In: Math
Paired samples uses two groups where the subjects studied are the same. The first groups represents the area of study values before an experiment and the 2nd group represents the area of study values after the experiment. The difference in their means are compared and tested whether the difference is significantly equal to zero as we would have assumed to be or not.
Example:
In an organisation the sales department wants to check whether the employees will generate more sales after a training program or not. Based on a sample he would conduct the test.If the test results in favourable result the department will train all the employees.
Assumptions:
A sample of sales done by 30 employees over a week has been recorded from XYZ organisation. Later next week the training sessions go on for a week. In the 3rd week again the sales by the same employees are recorded.

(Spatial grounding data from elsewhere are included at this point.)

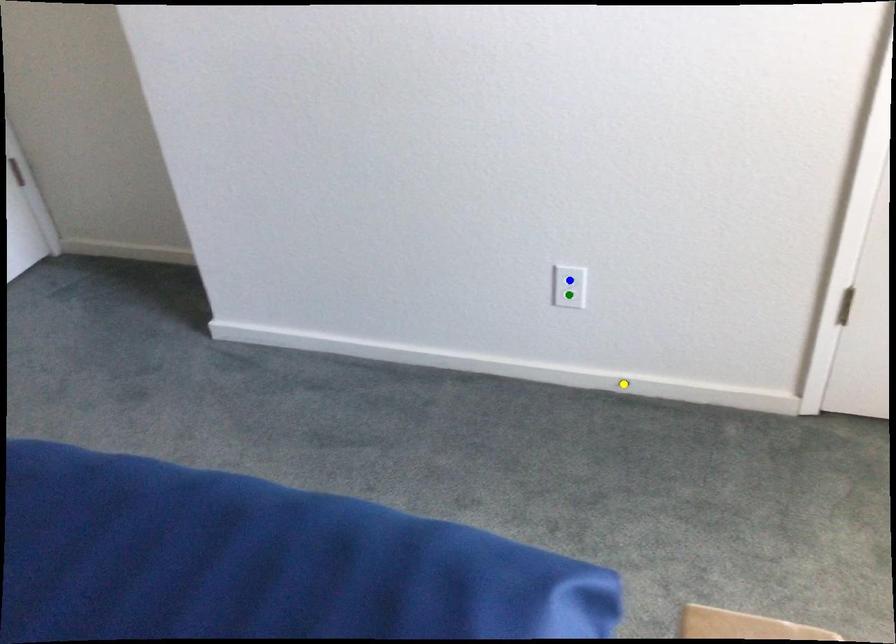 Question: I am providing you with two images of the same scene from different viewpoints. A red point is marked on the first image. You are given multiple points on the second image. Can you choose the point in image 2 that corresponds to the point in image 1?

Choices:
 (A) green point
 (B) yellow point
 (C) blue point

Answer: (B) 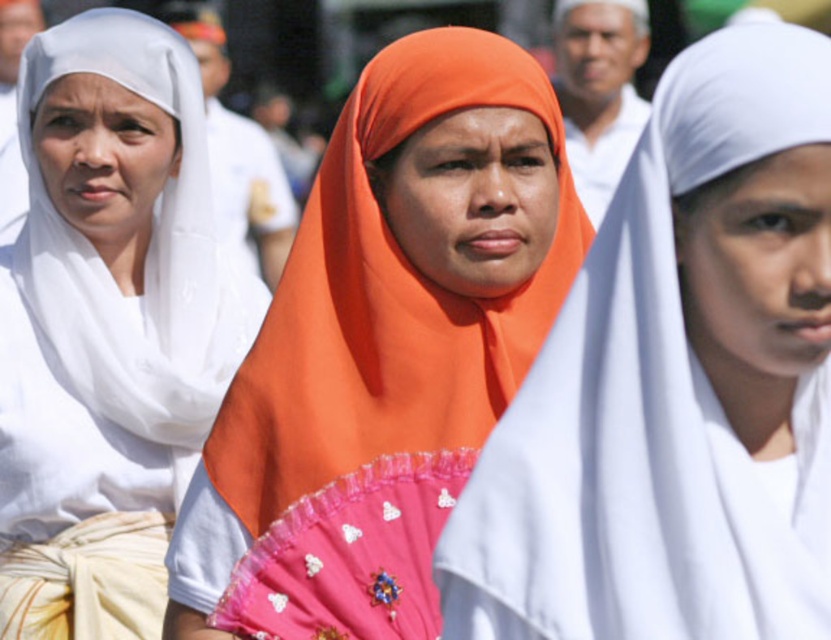 Which of these two, white matte veil at center or orange fabric headscarf at center, stands taller?

With more height is orange fabric headscarf at center.

Does white matte veil at center appear on the right side of orange fabric headscarf at center?

Indeed, white matte veil at center is positioned on the right side of orange fabric headscarf at center.

Is point (758, 224) less distant than point (552, 304)?

Yes.

Where is `white matte veil at center`? white matte veil at center is located at coordinates (676, 384).

Is point (182, 547) farther from camera compared to point (97, 129)?

No, it is in front of (97, 129).

Which is behind, point (426, 262) or point (163, 481)?

The point (163, 481) is more distant.

What do you see at coordinates (392, 296) in the screenshot? I see `orange fabric headscarf at center` at bounding box center [392, 296].

What are the coordinates of `orange fabric headscarf at center` in the screenshot? It's located at (392, 296).

Is white matte veil at center positioned before white matte scarf at left?

Yes, it is in front of white matte scarf at left.

Image resolution: width=831 pixels, height=640 pixels. What are the coordinates of `white matte veil at center` in the screenshot? It's located at (676, 384). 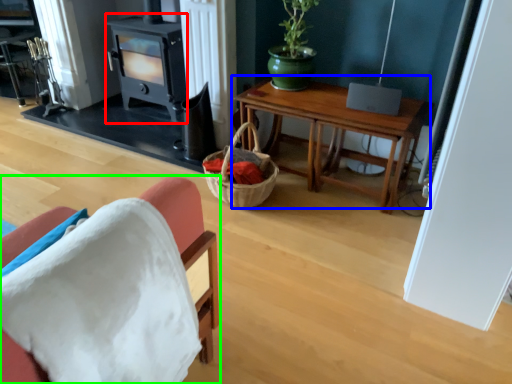 Question: Which object is positioned farthest from fireplace (highlighted by a red box)? Select from table (highlighted by a blue box) and chair (highlighted by a green box).

Choices:
 (A) table
 (B) chair

Answer: (B)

Employee | Before training | After training | Difference | Absolute diff (D) |
1 | 24 | 38 | 14 | 14 |
2 | 27 | 25 | -2 | 2 |
3 | 38 | 49 | 11 | 11 |
4 | 30 | 43 | 13 | 13 |
5 | 38 | 44 | 6 | 6 |
6 | 40 | 55 | 15 | 15 |
7 | 26 | 39 | 13 | 13 |
8 | 36 | 47 | 11 | 11 |
9 | 20 | 35 | 15 | 15 |
10 | 21 | 33 | 12 | 12 |
11 | 34 | 41 | 7 | 7 |
12 | 30 | 42 | 12 | 12 |
13 | 27 | 40 | 13 | 13 |
14 | 26 | 37 | 11 | 11 |
15 | 35 | 46 | 11 | 11 |
16 | 22 | 19 | -3 | 3 |
17 | 28 | 41 | 13 | 13 |
18 | 20 | 32 | 12 | 12 |
19 | 33 | 43 | 10 | 10 |
20 | 22 | 34 | 12 | 12 |
21 | 32 | 40 | 8 | 8 |
22 | 36 | 46 | 10 | 10 |
23 | 39 | 49 | 10 | 10 |
24 | 23 | 38 | 15 | 15 |
25 | 24 | 38 | 14 | 14 |
26 | 26 | 36 | 10 | 10 |
27 | 34 | 39 | 5 | 5 |
28 | 34 | 46 | 12 | 12 |
29 | 31 | 41 | 10 | 10 |
30 | 26 | 40 | 14 | 14 |
Here the paired t-test would be most appropriate because we are testing whether the training has increased sales or not that is is the mean difference (After training - before traing) > 0. The same subejcts are there in the both the groups. The sample is also large. We could conduct a 1-tailed t-test for testing the claim.